[RFC v6][PATCH 0/9] Kernel based checkpoint/restart

Thu Oct 16 05:35:59 PDT 2008

Oren Laadan wrote:
> Cedric Le Goater wrote:
>> Dave Hansen wrote:
>>> On Mon, 2008-10-13 at 10:13 +0200, Cedric Le Goater wrote:
>>>> hmm, that's rather complex, because we have to take into account the 
>>>> kernel stack, no ? This is what Andrey was trying to solve in his patchset 
>>>> back in September :
>>>>
>>>>         http://lkml.org/lkml/2008/9/3/96
>>>>
>>>> the restart phase simulates a clone and switch_to to (not) restore the kernel 
>>>> stack. right ? 
>>> Do we ever have to worry about the kernel stack if we simply say that
>>> tasks have to be *in* userspace when we checkpoint them. 
>> at a syscall boundary for example. that would make our life easier 
>> definitely. 
>>
> 
> The ideal situation is never worry about kernel stack: either we catch
> the task in user space or at a syscall boundary. This is taken care of
> by freezing the tasks prior to checkpoint.
> 
> The one exception (and it is a tedious one !) are states in which the
> task is already frozen by definition: any ptrace blocking point where
> the tracee waits for the tracer to grant permission to proceed with
> its execution. Another example is in vfork(), waiting for completion.

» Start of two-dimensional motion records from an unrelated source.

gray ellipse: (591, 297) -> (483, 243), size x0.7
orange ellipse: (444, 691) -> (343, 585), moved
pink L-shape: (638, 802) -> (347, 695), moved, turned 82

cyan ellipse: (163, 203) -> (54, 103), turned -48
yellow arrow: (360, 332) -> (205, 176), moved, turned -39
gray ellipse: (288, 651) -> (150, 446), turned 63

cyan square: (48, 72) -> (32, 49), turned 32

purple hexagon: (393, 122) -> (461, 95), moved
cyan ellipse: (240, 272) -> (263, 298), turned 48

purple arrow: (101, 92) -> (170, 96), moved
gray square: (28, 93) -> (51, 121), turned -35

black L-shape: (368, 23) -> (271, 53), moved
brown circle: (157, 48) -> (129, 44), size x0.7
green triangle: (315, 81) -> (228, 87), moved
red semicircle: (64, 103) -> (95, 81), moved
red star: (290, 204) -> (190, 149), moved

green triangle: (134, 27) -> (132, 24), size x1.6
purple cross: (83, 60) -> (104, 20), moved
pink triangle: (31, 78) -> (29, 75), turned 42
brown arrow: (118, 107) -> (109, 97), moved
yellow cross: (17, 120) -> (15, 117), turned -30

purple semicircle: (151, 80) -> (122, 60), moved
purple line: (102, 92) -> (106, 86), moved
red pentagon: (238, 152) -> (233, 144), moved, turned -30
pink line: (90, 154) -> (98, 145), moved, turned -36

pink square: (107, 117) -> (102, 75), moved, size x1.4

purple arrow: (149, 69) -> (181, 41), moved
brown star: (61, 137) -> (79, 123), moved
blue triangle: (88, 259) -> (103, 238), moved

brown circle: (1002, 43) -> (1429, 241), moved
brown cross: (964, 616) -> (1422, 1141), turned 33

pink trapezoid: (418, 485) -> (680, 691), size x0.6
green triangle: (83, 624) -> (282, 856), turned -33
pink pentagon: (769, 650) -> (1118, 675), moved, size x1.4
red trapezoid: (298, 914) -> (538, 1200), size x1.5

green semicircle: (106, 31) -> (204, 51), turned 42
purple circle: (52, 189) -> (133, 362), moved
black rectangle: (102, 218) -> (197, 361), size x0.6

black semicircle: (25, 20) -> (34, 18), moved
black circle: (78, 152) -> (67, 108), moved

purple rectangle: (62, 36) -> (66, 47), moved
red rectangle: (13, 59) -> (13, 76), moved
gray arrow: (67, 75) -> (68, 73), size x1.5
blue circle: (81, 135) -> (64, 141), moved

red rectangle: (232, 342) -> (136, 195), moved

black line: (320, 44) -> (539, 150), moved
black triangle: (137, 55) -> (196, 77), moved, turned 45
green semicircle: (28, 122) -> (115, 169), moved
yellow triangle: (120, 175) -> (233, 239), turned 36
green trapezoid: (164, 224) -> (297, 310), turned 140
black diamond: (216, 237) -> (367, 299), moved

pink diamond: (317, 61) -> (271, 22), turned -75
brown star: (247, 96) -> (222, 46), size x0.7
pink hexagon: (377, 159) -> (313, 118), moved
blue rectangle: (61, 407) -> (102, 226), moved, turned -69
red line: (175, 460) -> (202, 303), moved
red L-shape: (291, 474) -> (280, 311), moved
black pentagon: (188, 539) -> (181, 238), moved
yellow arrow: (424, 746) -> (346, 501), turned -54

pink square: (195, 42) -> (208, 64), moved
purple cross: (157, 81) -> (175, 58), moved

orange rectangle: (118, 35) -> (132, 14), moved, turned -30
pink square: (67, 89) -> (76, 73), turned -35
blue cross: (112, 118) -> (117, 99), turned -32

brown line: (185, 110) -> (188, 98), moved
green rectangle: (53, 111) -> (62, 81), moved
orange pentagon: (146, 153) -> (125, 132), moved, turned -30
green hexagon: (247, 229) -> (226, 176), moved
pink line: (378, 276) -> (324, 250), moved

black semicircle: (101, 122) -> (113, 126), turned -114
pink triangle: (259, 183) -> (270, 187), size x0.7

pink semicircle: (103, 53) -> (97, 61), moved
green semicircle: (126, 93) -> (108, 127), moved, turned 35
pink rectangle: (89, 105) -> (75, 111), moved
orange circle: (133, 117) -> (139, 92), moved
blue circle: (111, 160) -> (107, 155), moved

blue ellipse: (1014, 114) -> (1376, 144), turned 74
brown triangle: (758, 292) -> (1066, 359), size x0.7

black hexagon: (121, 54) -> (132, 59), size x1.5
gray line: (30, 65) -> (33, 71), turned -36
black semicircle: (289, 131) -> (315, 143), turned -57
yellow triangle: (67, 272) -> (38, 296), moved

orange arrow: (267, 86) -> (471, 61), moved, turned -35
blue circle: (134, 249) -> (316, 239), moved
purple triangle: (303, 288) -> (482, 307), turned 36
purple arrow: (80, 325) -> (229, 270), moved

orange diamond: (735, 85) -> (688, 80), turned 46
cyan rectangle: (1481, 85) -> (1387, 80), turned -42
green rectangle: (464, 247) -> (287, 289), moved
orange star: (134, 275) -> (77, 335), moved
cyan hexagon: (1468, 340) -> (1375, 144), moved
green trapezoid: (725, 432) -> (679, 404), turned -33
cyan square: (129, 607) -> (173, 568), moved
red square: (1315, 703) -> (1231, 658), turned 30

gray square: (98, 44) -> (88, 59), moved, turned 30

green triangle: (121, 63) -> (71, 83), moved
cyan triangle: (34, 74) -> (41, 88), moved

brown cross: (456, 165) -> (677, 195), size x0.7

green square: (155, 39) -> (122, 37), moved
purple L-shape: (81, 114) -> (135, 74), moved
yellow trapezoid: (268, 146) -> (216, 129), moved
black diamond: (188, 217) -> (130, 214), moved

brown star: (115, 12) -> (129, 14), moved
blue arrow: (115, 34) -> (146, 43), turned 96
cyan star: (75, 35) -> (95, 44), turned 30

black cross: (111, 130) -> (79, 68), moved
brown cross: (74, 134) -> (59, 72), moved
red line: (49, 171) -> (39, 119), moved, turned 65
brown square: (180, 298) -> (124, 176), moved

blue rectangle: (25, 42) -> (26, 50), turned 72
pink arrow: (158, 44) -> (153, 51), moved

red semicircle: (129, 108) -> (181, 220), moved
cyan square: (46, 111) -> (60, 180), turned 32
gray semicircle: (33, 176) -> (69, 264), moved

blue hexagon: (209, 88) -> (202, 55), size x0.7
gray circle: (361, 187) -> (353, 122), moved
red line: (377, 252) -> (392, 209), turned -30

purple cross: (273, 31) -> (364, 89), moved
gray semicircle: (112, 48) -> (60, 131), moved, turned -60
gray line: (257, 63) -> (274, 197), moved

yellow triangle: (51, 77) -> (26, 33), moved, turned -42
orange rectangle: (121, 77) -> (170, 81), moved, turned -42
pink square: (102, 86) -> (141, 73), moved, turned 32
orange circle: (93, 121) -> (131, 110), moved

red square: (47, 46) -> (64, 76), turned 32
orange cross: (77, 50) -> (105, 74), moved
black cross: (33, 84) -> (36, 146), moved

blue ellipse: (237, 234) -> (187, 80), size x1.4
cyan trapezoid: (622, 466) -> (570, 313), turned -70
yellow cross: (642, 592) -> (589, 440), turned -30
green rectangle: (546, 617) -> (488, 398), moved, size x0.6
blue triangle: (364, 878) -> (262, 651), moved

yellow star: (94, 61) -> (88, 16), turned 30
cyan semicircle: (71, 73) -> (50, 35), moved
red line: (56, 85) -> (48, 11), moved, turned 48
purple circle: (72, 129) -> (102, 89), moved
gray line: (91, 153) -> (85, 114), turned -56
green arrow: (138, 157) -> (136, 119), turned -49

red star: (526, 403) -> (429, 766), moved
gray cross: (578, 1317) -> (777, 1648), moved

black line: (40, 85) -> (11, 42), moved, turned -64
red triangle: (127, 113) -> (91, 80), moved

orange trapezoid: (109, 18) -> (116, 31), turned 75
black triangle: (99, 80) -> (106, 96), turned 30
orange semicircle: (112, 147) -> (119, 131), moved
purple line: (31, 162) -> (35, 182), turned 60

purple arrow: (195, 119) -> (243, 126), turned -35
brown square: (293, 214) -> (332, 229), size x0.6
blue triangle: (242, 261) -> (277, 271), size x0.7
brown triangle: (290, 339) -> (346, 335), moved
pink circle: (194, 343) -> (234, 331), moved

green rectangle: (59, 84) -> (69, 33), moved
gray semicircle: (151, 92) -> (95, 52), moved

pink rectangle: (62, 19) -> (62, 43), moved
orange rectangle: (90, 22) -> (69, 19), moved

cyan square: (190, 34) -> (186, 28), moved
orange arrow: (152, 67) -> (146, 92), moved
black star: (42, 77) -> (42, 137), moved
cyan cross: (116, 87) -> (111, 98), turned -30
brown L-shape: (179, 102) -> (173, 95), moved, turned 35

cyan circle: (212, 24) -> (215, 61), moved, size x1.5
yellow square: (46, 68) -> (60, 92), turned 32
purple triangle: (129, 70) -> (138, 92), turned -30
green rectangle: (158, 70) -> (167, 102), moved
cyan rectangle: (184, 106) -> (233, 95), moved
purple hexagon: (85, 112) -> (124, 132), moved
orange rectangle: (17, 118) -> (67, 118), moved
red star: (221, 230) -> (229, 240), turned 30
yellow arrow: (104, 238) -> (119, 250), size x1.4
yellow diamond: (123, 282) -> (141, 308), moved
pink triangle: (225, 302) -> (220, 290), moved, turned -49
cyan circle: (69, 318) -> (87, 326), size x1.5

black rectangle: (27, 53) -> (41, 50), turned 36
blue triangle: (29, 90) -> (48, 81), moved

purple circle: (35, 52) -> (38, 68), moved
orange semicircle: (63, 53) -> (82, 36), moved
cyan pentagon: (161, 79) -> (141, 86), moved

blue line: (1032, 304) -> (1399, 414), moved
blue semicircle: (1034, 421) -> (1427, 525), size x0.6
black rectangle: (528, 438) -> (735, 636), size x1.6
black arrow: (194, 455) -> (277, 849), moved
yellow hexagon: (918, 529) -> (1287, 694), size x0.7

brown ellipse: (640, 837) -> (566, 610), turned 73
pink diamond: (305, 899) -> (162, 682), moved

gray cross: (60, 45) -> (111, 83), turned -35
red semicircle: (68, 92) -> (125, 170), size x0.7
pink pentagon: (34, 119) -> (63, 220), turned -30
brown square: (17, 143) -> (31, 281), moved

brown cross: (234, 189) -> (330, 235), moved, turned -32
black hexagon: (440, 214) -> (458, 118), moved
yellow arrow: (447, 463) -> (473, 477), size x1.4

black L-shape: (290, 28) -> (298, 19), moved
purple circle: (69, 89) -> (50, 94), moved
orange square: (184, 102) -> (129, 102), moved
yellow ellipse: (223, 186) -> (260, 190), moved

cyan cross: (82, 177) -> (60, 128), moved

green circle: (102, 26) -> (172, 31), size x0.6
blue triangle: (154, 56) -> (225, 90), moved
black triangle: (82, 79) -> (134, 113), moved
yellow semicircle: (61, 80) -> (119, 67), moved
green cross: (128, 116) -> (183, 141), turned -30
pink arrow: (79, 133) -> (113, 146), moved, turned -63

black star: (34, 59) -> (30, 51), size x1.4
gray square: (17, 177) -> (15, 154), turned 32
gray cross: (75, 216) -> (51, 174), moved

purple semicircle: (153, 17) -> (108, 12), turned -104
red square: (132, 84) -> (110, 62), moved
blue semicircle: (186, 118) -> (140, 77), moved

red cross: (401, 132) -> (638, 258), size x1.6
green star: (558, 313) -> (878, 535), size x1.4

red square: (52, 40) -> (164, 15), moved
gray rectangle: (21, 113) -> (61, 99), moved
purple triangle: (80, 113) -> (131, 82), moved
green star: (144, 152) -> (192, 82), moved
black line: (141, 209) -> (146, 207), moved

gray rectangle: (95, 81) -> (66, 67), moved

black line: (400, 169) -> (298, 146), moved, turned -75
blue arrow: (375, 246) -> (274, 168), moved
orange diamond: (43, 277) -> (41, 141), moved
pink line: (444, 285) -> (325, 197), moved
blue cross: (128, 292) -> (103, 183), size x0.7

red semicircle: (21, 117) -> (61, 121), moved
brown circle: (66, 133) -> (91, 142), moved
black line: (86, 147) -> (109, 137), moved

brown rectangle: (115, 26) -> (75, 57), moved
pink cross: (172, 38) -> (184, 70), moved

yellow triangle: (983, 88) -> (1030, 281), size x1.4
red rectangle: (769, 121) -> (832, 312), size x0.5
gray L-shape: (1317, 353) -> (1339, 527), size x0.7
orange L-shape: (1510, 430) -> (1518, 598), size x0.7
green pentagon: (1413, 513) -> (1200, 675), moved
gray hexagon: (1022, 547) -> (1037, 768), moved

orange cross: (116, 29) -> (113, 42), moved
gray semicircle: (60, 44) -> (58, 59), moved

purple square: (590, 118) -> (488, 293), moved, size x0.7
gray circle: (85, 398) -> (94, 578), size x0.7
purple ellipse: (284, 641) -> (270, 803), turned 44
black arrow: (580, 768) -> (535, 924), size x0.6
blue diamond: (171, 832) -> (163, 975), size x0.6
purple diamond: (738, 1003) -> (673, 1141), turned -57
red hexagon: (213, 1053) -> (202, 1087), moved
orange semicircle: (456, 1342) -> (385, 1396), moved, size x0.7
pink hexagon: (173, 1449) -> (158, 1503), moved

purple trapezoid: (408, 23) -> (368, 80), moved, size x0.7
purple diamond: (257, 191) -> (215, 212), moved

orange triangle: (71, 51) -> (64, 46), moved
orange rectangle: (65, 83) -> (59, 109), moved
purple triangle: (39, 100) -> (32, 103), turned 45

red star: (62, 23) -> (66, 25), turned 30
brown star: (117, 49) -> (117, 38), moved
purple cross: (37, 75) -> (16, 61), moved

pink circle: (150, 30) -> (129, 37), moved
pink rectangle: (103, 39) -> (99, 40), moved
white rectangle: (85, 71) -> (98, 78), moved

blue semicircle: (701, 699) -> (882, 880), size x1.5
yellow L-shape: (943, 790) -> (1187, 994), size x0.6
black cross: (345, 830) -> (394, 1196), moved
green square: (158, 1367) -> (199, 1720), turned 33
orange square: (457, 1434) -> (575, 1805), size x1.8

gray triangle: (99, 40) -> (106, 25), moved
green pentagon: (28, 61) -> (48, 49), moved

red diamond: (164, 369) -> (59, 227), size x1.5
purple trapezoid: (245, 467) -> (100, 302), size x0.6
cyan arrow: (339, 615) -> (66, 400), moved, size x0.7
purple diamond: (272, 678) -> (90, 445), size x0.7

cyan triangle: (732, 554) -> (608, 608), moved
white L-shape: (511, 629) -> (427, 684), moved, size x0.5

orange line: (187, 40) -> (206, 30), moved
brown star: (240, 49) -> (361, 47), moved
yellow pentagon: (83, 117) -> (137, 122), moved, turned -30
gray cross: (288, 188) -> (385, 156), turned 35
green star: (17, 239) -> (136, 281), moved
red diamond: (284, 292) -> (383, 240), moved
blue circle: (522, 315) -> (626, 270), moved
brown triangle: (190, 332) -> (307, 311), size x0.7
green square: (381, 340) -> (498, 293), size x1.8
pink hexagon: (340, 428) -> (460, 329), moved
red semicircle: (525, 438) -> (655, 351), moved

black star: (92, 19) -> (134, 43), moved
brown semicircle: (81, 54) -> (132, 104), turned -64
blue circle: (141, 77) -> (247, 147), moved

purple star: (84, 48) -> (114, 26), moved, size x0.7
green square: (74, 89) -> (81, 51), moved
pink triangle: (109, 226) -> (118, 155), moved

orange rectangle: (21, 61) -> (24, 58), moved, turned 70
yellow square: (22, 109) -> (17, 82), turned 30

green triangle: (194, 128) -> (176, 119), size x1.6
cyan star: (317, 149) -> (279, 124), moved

I would say these are perfect places for "may be non-checkpointable" :)

> In both cases, there will be a kernel stack and we cannot avoid it.
> The bad news is that it may be a bit tedious to restart these cases.
> The good news, however, is that they are very well defined locations
> with well defined semantics. So upon restart all that is needed is
> to emulate the expected behavior had we not been checkpointed. This,
> luckily, does not require rebuilding the kernel stack, but instead
> some smart glue code for a finite set of special cases.